For some time I thought that the Twenty-Second Amendment to the US Constitution was probably the best way to ensure that political leaders do not overstay their welcome, and, just as importantly, wear out their effectiveness. This amendment bars US presidents from holding office for more than two four-year terms.
Perhaps I had forgotten the travails of US President George W. Bush's predecessors in their second term, but his own current predicament shows that the constitutional limit has its own problems. For one thing, it makes the president a lame duck sometime in his second term. Does anyone remember that after his re-election Bush promised to reform the pension system ("Social Security")? Now he is clearly hamstrung not only by the Democratic opposition, but also, and perhaps more so, by the succession struggles within his own party.
However, the fate of Bush's friend, British Prime Minister Tony Blair, shows that lame-duck status can occur even without a constitutional term limit -- indeed, without a written constitution at all.

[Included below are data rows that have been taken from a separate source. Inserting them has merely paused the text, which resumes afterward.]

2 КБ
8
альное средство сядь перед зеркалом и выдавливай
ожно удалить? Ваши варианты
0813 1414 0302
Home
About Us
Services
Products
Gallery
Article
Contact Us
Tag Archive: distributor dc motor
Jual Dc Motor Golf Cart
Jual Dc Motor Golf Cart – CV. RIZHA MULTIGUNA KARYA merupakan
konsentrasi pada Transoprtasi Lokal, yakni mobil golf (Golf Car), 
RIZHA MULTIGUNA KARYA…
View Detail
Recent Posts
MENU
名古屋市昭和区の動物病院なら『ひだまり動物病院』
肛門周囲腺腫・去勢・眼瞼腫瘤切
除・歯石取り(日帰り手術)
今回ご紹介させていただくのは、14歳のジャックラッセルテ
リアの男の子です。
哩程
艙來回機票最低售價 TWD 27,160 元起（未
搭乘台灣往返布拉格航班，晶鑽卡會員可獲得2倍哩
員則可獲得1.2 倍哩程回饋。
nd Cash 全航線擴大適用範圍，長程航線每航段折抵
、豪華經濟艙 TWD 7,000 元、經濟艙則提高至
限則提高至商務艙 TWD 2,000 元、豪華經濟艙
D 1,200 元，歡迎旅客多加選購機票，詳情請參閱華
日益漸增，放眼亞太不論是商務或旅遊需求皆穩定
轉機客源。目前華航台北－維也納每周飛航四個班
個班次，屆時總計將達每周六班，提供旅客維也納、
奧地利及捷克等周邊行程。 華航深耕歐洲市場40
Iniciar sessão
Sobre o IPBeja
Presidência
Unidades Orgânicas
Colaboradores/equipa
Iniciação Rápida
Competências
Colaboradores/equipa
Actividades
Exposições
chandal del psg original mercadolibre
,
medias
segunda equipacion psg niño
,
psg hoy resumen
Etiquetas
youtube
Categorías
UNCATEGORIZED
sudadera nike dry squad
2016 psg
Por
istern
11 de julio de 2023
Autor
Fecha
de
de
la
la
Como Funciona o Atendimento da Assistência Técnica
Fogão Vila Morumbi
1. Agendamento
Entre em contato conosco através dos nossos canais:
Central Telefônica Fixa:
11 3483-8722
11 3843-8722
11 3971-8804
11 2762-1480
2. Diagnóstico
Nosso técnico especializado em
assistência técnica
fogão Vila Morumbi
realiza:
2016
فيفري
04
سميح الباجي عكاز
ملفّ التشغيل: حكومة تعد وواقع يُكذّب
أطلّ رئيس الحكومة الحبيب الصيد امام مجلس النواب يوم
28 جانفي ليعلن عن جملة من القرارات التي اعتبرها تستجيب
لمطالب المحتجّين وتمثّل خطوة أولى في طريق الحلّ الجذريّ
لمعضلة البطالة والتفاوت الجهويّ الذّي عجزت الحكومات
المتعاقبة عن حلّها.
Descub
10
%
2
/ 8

Blair made the fatal mistake of setting his own limit to his tenure of office by saying that he would not contest a fourth election as leader of the Labour Party. But, even without such a vow, he would find it difficult after nine years in office to combine a program of reform with a sense of what can be achieved given the mood of his party and of the country.
Indeed, reforms announced by Blair increasingly sound like empty promises, because the apparently inevitable has happened: the prime minister has lost touch with the public. What used to be his charisma is now the permanent re-enactment of the all-too-familiar.
Of course, it is always very hard for leaders to relinquish power. Some have done so, more or less voluntarily, only to re-emerge suddenly from oblivion. Can it be the same President Oscar Arias who (barely) won the recent presidential election in Costa Rica and now returns to power after 20 years?
And was not former Italian prime minister Silvio Berlusconi's candidate for the presidency of the Italian Senate, Giulio Andreotti, a junior member of one of Italy's first post-1945 governments? Did Portugal's Cavaco Silva, the successful prime minister of the 1990s, have to reappear as president this year?
Who can forget former British prime minister Margaret Thatcher's tears when her "friends" told her that her time was up? When prime minister Harold Wilson suddenly resigned in 1976 and left No. 10 Downing Street to the late James Callaghan, people became suspicious: Had he been forced out by some secret service plot concerning South Africa?
It appears that there is no way for political leaders to leave the scene gracefully. Even if there is an "orderly transition" -- a term much used about Blair and British Chancellor of the Exchequer Gordon Brown at the moment -- it is accompanied by sorrow, or at least by pain.
Political office, it seems, is more addictive than heroin. Abandoning the habit involves not only the inconvenience of losing perks and a certain lifestyle, but also the loss of power. Power may be increasingly illusory in a globalized world, but it is an illusion that is shared by others, and the longer one inhabits it, the more one's circle consists of others who share the belief.
The addiction to political office is always worrisome, because democracies turn into autocracies when leaders cease to recognize the limits of their power. Disconnection is the beginning, followed by the belief that one is the only person who knows what is right and good.
When Blair says that the most important liberty is security from terrorist attacks, he has forgotten the first principles of his party and his country. Overstaying one's welcome may be the professional disease of political leaders, but it is above all incompatible with democracy as a framework for bringing about change without violence.
The question, then, is whether there is any way to ensure that political leaders leave in time. While the US Constitution shows the limits of institutional safeguards, the role of political parties is clearly significant when it comes to limiting terms in power. Like Thatcher, Blair now hears from his party that he should go, and replies that "the people" still want him. Yet the party might have a better sense of what is viable not just today, but also tomorrow -- at the next election, for example.
In the end, there is no foolproof method to guarantee that political leaders leave without tears. What matters is that mechanisms are in place that do make them leave, probably rather too late, and certainly with some pain and unhappiness, but in time for the constitution of liberty to remain intact.
Ralf Dahrendorf, a former European commissioner from Germany, is a member of the British House of Lords, a former rector of the London School of Economics, and a former warden of St. Antony's College, Oxford.